AI Just Outperformed Periodontists (But That's Not the Real Story)
Ali Vatan A major study shows AI surpassing specialists in detecting periodontitis. But detection was never the real problem.
A multicenter study in Nature npj Digital Medicine reports that an AI model called HC-Net+ can outperform dental specialists, including periodontists, in detecting Stage II to IV periodontitis on radiographs. The model showed superior accuracy and stability compared to clinicians of varying experience levels, and the authors suggest it could function as a stand-alone diagnostic tool.
I read this and my first reaction was not “we’ve solved periodontics.” It was: can it make my patients actually turn up for their three-monthly hygiene visits?
Detection was never the bottleneck
Any competent clinician can diagnose periodontitis. You probe, you measure, you look at the radiographs, you assess clinical attachment loss. The BPE screening system that every GDP in the country uses at every check-up is specifically designed to flag periodontal disease, and good clinicians catch perio. They always have.
The problem is what happens after detection. Periodontal disease affects over one billion people globally, according to the WHO. Teeth with advanced periodontitis are lost not because we fail to diagnose, but because monitoring is inconsistent, patient compliance is unreliable, and managing a chronic inflammatory condition over years is exhausting for everyone involved.
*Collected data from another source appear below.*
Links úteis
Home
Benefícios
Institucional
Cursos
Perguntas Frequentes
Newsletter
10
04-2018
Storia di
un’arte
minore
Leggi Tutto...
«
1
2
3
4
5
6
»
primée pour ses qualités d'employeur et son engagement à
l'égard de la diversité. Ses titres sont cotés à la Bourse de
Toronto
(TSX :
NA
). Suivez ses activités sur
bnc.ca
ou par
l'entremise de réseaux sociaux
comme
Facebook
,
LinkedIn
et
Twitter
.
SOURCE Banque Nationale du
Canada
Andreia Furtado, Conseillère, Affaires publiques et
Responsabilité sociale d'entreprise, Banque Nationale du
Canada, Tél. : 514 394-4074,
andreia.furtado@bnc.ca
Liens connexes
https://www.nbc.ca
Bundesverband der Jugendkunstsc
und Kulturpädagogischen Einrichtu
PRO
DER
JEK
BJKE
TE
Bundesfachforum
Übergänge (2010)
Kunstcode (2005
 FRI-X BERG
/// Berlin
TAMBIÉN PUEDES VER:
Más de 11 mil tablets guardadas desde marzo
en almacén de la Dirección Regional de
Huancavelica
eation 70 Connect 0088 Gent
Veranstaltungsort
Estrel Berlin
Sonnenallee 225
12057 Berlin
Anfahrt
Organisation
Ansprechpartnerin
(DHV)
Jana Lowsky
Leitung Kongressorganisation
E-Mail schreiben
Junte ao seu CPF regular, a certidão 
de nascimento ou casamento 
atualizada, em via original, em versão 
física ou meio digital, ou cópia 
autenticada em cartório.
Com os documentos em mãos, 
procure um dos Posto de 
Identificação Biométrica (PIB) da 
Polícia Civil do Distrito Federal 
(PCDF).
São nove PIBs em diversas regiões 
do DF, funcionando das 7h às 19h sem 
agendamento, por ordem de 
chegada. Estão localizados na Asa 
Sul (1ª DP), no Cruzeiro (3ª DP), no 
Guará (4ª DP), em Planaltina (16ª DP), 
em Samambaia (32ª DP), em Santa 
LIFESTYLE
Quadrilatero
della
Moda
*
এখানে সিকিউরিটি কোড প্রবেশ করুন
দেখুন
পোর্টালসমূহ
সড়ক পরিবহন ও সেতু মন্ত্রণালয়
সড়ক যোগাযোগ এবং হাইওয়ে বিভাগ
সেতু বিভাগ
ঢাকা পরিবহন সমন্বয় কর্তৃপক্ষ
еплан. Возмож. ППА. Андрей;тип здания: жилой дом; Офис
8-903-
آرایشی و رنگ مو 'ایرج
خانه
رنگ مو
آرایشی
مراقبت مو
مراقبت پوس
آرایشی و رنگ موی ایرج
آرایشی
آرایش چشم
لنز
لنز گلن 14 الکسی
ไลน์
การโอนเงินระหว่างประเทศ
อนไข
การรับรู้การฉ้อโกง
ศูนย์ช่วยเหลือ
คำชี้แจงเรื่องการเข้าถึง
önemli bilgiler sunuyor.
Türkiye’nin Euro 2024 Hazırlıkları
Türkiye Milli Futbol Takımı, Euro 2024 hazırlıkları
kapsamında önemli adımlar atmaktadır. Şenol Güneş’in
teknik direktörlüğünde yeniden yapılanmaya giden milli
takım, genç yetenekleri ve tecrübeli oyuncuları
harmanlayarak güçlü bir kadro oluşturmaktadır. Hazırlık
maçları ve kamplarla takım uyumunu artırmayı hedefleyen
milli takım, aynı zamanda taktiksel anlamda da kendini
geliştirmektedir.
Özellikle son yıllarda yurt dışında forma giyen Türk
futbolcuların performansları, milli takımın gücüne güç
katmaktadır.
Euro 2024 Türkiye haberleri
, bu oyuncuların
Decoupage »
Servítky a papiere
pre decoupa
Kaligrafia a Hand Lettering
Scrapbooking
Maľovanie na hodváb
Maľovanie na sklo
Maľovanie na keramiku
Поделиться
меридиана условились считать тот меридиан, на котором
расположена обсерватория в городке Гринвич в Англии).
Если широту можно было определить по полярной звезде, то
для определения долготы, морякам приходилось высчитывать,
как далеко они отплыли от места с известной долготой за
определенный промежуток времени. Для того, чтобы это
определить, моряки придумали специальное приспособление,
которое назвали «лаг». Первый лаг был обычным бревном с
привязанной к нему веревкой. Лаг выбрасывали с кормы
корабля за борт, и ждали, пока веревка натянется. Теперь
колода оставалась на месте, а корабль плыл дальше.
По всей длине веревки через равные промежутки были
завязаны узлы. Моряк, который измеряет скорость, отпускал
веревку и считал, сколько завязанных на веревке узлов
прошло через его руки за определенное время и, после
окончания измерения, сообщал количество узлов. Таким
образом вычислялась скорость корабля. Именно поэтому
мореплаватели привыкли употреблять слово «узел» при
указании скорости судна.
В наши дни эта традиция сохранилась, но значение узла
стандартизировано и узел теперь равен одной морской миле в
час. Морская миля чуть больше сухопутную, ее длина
The patient doesn’t floss, they miss their maintenance appointments, the disease progresses. I’ve seen it more times than I can count.
Where AI does help: consistency
I want to be fair here, because there is a real clinical issue AI can address. Not every clinician is equally thorough, not every practice screens with the same rigour, and missed diagnoses are more common than any of us would like to admit, particularly in busy NHS practices where time pressures are relentless.
The HC-Net+ study matters because it demonstrates consistent, reproducible diagnostic performance, which is something human clinicians cannot guarantee by definition. An AI doesn’t get tired on a Friday afternoon. It doesn’t rush through a full-mouth series because the next patient is already waiting. It analyses every radiograph with the same attention, every time, and that consistency has real value as a safety net. If AI catches the early bone loss a stressed GDP misses, or the progression that goes unnoticed between annual radiographs, it is doing something useful.
More detection means more referrals, not fewer
If AI diagnoses periodontitis better than specialists, and GDPs already treat the majority of periodontal disease, what’s left for the periodontist? The answer is actually reassuring. If AI catches more cases at an earlier stage, that means more referrals, not fewer. Complex surgical cases, regenerative procedures, management of patients with systemic comorbidities: none of that gets replaced by an algorithm reading radiographs.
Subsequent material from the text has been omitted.